Description: Join Spirit, a wild young mustang, as he sets out on an action-packed quest against impossible odds to regain his freedom and save his homeland. In his courageous and thrilling journey across the majestic wilderness of the American frontier, Spirit forms a remarkable friendship with a young Lakota brave, outwits a relentless squadron of soldiers, and falls for a beautiful paint mare named Rain. 

Nominated for the Best Animated Feature Academy Award® in 2002 and featuring the voices of Matt Damon and James Cromwell, SPIRIT: STALLION OF THE CIMARRON boasts glorious traditional animation and a soaring, adventure-filled story that’s perfect for the entire family.



Blu-ray Combo: Experience this legendary tale in brilliant high definition for the first time ever! The Blu-ray + DVD pack includes filmmaker commentary, a drawing tutorial, and multiple behind-the-scenes featurettes.



U.S. Rating: G



Canadian Rating: G



Runtime: 83 minutes



SRP: $19.99 U.S.


----------



## ALMFamily (Oct 19, 2011)

Mike - do you know if any remastering was done?


----------



## Mike Edwards (Mar 10, 2011)

at the moment I don't have any other indications and from the chatter on other forums no one knows anything yet, besides the announcement


----------



## ALMFamily (Oct 19, 2011)

Up early I see!

Thanks - really liked this movie and would love to add it to the collection, but that old video transfer can be very off putting.


----------



## Mike Edwards (Mar 10, 2011)

ALMFamily said:


> Up early I see!
> 
> Thanks - really liked this movie and would love to add it to the collection, but that old video transfer can be very off putting.


I know there was a remastering done for digital downloads done a few years ago, so hopefully they'll be using that master instead of the old edge enhanced DVD master. 


lol, and yes, up late for sure. I went over to my buddies to celebrate my birthday and their HOA towed my car so I'm waiting a few more hours till the office opens up so I can find out WHERE they towed it so I can get it back (he has one of those uber strict HOA's where little old ladies walk around with clip boards trying to find things to report)


----------



## ALMFamily (Oct 19, 2011)

Mike Edwards said:


> I know there was a remastering done for digital downloads done a few years ago, so hopefully they'll be using that master instead of the old edge enhanced DVD master.
> 
> 
> lol, and yes, up late for sure. I went over to my buddies to celebrate my birthday and their HOA towed my car so I'm waiting a few more hours till the office opens up so I can find out WHERE they towed it so I can get it back (he has one of those uber strict HOA's where little old ladies walk around with clip boards trying to find things to report)

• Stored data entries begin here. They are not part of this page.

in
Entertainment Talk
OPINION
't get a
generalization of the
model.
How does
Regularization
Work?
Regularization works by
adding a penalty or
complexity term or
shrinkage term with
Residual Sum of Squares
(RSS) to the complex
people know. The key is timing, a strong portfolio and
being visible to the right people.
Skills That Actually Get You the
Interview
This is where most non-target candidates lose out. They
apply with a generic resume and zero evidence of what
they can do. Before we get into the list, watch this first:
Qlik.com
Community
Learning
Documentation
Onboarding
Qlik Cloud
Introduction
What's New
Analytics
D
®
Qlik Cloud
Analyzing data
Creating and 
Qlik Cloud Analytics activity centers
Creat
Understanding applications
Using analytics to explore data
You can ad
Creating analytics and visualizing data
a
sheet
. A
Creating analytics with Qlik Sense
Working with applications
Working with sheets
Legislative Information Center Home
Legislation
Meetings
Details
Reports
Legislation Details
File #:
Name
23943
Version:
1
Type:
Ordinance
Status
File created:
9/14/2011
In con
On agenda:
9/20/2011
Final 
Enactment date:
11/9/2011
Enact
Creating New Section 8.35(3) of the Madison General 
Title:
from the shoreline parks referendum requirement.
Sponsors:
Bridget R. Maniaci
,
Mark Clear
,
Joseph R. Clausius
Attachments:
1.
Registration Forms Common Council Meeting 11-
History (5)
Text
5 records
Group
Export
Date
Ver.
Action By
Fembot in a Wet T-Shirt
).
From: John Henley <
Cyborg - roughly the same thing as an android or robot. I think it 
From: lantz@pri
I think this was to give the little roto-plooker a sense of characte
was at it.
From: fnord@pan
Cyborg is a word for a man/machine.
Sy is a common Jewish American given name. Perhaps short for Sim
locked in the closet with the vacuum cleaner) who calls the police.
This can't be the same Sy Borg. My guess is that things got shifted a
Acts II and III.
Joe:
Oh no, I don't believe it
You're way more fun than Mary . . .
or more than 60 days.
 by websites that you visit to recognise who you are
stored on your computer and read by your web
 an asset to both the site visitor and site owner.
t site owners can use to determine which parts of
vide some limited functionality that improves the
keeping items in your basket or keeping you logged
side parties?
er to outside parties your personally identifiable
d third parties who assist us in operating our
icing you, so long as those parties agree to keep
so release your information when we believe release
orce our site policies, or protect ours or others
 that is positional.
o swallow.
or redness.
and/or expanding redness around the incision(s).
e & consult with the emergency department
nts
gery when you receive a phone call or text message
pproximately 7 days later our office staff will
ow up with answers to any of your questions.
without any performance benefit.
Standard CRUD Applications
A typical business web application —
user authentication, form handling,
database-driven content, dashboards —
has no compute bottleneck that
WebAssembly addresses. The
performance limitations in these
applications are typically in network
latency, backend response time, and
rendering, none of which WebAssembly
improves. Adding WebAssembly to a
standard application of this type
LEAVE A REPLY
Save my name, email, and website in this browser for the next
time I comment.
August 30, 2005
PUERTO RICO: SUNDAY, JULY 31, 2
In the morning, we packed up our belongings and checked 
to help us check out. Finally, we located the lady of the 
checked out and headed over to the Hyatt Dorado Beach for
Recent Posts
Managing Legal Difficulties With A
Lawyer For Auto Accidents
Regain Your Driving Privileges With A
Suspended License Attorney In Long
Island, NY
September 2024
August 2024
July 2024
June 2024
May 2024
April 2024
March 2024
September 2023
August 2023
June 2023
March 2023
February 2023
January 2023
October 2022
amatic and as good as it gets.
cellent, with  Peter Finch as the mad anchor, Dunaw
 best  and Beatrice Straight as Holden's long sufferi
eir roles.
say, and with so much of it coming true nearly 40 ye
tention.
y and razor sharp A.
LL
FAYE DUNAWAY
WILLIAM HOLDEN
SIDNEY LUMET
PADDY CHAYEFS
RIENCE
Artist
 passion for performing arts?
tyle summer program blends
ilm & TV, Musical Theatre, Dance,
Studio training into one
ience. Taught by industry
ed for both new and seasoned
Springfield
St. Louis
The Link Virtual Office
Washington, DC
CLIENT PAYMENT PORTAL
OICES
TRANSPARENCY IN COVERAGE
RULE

Ugh - hate it when they do that. I remember once parking in a spot that they towed starting at 3pm. I was a bit late, and when I got there at 3:15, my car was gone.

Funny thing was - they towed and dropped it in another no parking zone....:dumbcrazy:


----------



## Mike Edwards (Mar 10, 2011)

ALMFamily said:


> Ugh - hate it when they do that. I remember once parking in a spot that they towed starting at 3pm. I was a bit late, and when I got there at 3:15, my car was gone.
> 
> Funny thing was - they towed and dropped it in another no parking zone....:dumbcrazy:


yeah, crazy stuff. I'm just not looking forward to paying a towing fee etc ... not a happy end to a birthday


----------



## ALMFamily (Oct 19, 2011)

On a different note - Happy Birthday!


----------



## sdurani (Oct 28, 2010)

Saw this movie on the big screen when it first came out. Really enjoyed it. 

Only thing that looked kinda weird was that they put eyebrows on horses to make them more expressive. Guess it made it easier for the animators to convey emotion.


----------